スマートスーツを選ぶ理由
人手不足が深刻化しています。
経営者や労務管理の責任者の皆さんは、労働力を確保するために、これから相当のご苦労をするのではないかと思います。特に、中高年の労働者を雇用する場合、転倒や労災などの行動災害に罹災する確率が高く、これらの労災は完治して復職するのに数日から数週間の期間を要すると言われています。
かつて、日本の労働習慣には、「ケガと弁当は自分もち」といわれていました。これは雇用状況が買い手市場だったときの話です。今は労働者がしっかりと保護され、解雇も制限があります。それに加えて、現場の人手不足があれば、働き手の皆さんがケガなく、職場に満足して末長く働いてもらうことを考えなければなりません。
言うまでもなく、従業員のウエルビーイングが高めることが、労災予防や生産性の向上に有効ですが、そのための職場環境を使用者側、企業側が整備してあげなければなりません。
私たちは「スマートスーツ」というアシストスーツを大学などと共同開発し販売しているベンチャー企業です。実は、このスマートスーツが従業員のウエルビーイングに役立つツールでもあるのです。
まずは、スマートスーツの特徴について解説します。
スマートスーツは、作業によって身体(特に後背部)にかかる負担と疲労を軽減するアシストスーツです。補助力を最大25%に設定することで作業による適度な負荷がかかります。この運動刺激によって作業者の体力を維持、増進知することができます。私たちはこの概念を「軽労化」と言ってます。
アシストスーツというと、多くの方は「力持ちになれる」、「パワーアップのための機器だ」、「持てないものが持てるようになる」と考えられるのですが、実は自分の持っている力はスマートスーツを着用しても変わりません。
パワーアップ(力持ちになる)ためには、新たな動力が必要になります。もモータやコンプレッサを利用することが多いのですが、これを動かすには、電源であったり、圧縮空気などが必要となります。また、動力を制御するためにセンサやコントローラなども必要になります。さらに、自らの骨格や筋肉では発生した力を受け止めることができないので、身体の外側に固いフレームが必要であったり、機器の重量や発生した力を床に逃すための仕組みが必要になります。
つまり、機器の重量が重くなり、装着が難しくなり、価格が高くなります。そして何より、動作が制限される可能性があります。
一方で、軽労化を目的としたスマートスーツは、自分の持っている筋力をアップすることはないので、補助力を自らの身体に分散します。つまり、腰の負荷を軽減した場合、肩や胸、下肢に負担を分散するのです。

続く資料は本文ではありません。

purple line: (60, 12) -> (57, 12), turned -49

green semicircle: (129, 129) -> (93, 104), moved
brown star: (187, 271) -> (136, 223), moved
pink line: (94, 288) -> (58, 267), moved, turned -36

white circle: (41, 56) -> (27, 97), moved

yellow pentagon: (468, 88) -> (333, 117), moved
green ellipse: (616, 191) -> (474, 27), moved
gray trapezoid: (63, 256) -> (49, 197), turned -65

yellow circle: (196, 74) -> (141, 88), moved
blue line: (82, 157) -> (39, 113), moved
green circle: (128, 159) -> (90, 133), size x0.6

また、腰の負担を減らす場合、腹圧を高めることが重要ですが、中腰姿勢時にお腹に回したベルトで、適度に締め付けることで自らの腹筋を刺激して腹圧を高めることができます。
さらに、新しいタイプのスマートスーツは下肢部の固定位置を膝下にすることで、しゃがみこみ姿勢からの立ち上がり動作を支援するようにしています。
これらを安価な弾性体(ゴム材)で実現しているのです。そしてこれらは特許技術になっています。再現性を証明するために、大学の研究室での検証を重ね、幾つもの論文として発表しています。また、厚生労働省が第三者機関で効果の検証を行い、腰痛予防に効果があると認められています。

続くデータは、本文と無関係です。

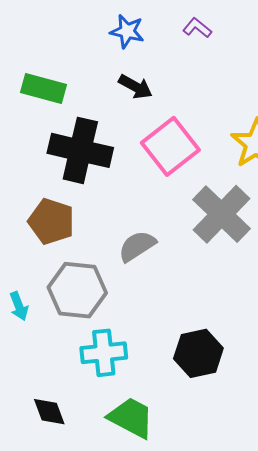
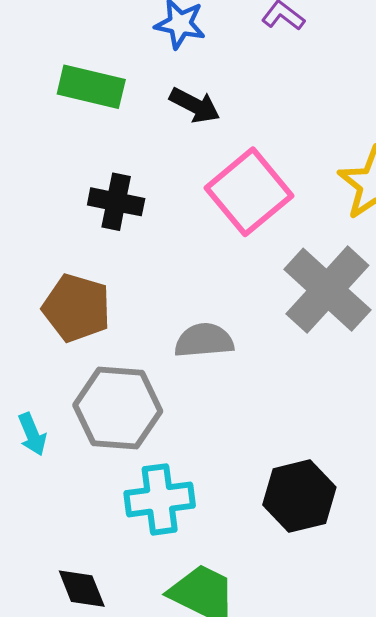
green rectangle: (44, 89) -> (91, 87), moved
black cross: (80, 150) -> (116, 202), size x0.6
gray semicircle: (137, 246) -> (204, 340), turned 30

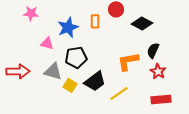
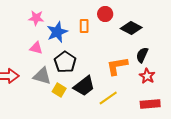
pink star: (31, 13) -> (36, 18), moved
black pentagon: (76, 57) -> (65, 62), turned -30

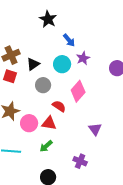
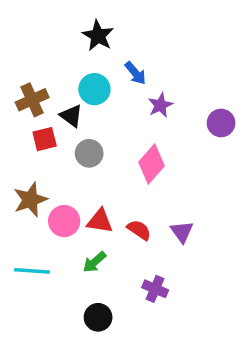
black triangle: (33, 64) -> (71, 116), turned -48
cyan circle: (62, 64) -> (94, 89), moved
red square: (10, 76) -> (45, 139), moved, turned -32
red semicircle: (59, 106) -> (139, 230), moved

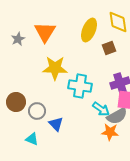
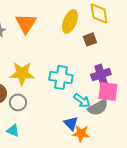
yellow star: (55, 68) -> (22, 73), moved
blue triangle: (56, 124) -> (71, 123), moved
orange star: (110, 132) -> (81, 133), moved

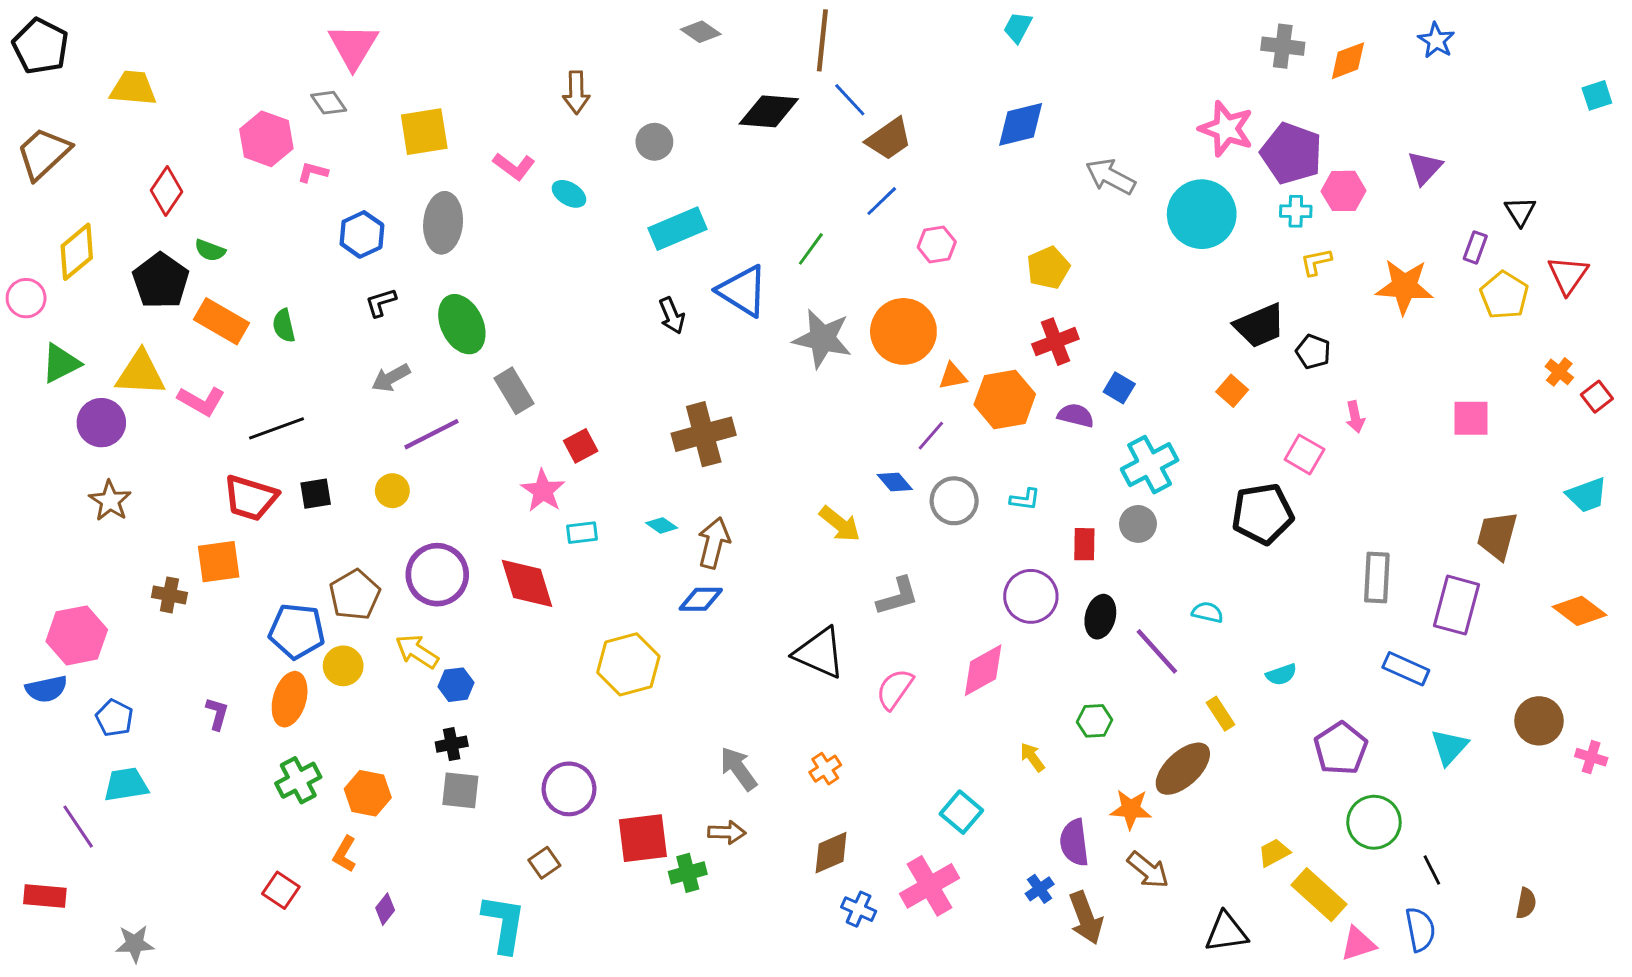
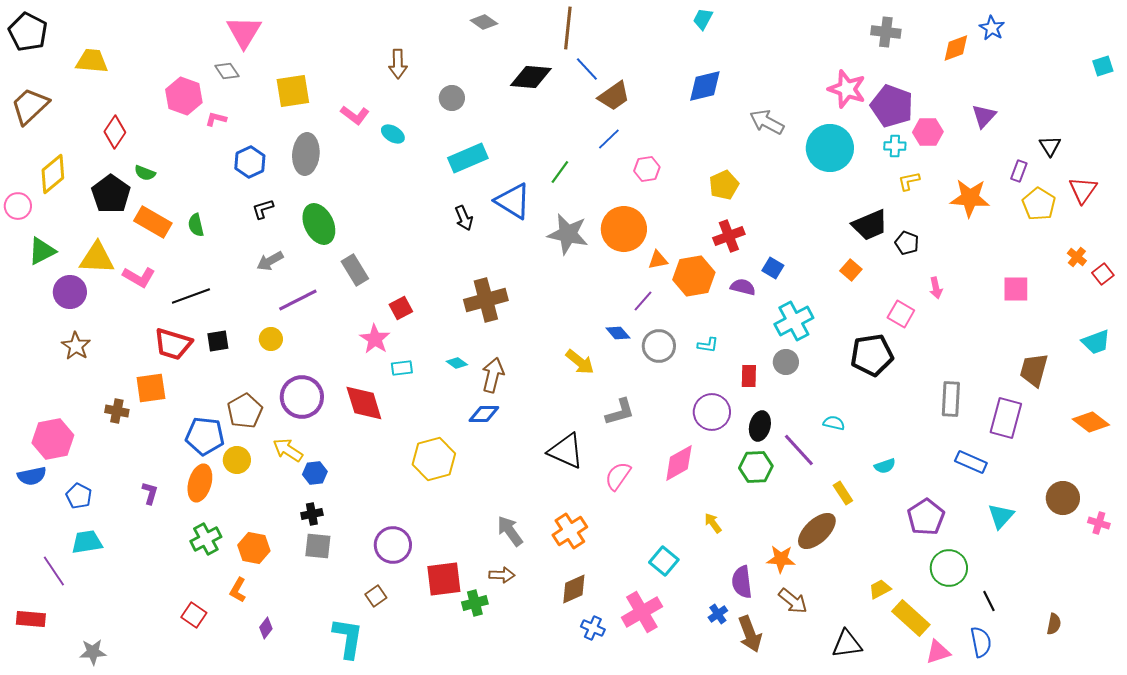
orange diamond: (1348, 61) -> (956, 48), moved
green hexagon: (1095, 721) -> (756, 467), moved, size x1.4
orange cross: (825, 769) -> (570, 531), size x1.6

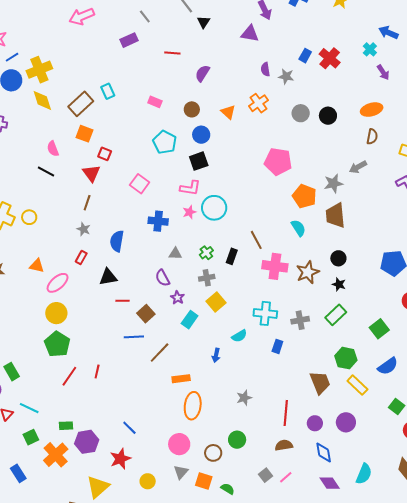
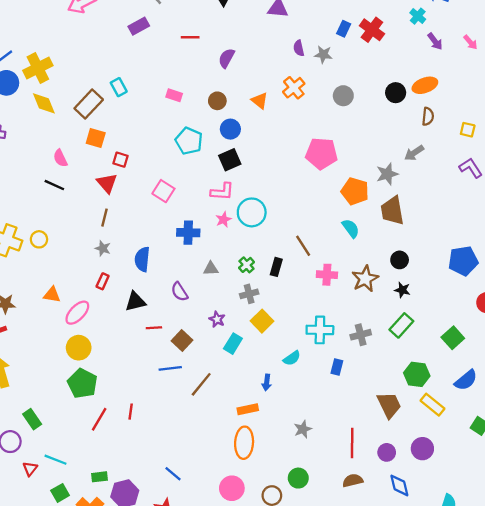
black circle: (328, 116) -> (396, 93), moved
pink cross: (275, 266) -> (327, 275), size x0.7
purple semicircle: (163, 278) -> (179, 292), moved
orange rectangle: (181, 379) -> (248, 409), moved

これだけの優れた特徴があっても、現場の作業者に定着させるのは難しいとスマートスーツを購入した経営者や労務担当者からの相談があります。それは、腰痛による労災件数が非常に多いものの、保護具等の装用義務がないことがあります。腰痛発症の原因を追求するのは難しく、腰痛の労災認定も基準がわかりにくくなっています。

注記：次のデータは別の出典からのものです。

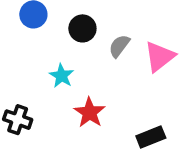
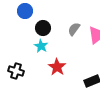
black circle: (82, 28) -> (43, 28), moved

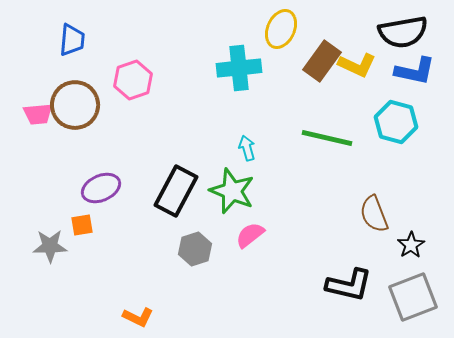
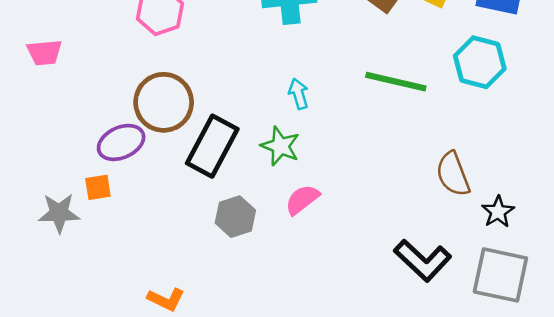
brown circle: (75, 105) -> (164, 102), moved
green star: (232, 191) -> (280, 146), size x0.7
black L-shape: (349, 285) -> (423, 260), turned 30
gray square: (413, 297) -> (500, 275), turned 33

「ケガと弁当は自分もち」という労働文化があると冒頭で書きましたが、腰痛に関しては、いまだにこの風習が生きているように思えます。
日本では腰痛の労働災害基準が不明瞭と書きましたが、世界の基準はどうなっているのでしょうか?
米国労働安全衛生研究所(NIOSH)では、腰椎圧迫力の基準値を3,400Nに設定しています。3,400Nでも3割の人には腰痛発症があるという数値です。欧州もこの数値に倣っているということで、おそらく、日本でも3,400Nというが基準になると思われます。今のうちに、できるだけ、この基準値以下に抑えた作業体系を作りたいものです。
「軽労化ナビ」では、作業の腰部負荷を計測することができます。今の作業体系での腰部負荷を知ることで、具体的な腰痛対策を講じることができるようになります。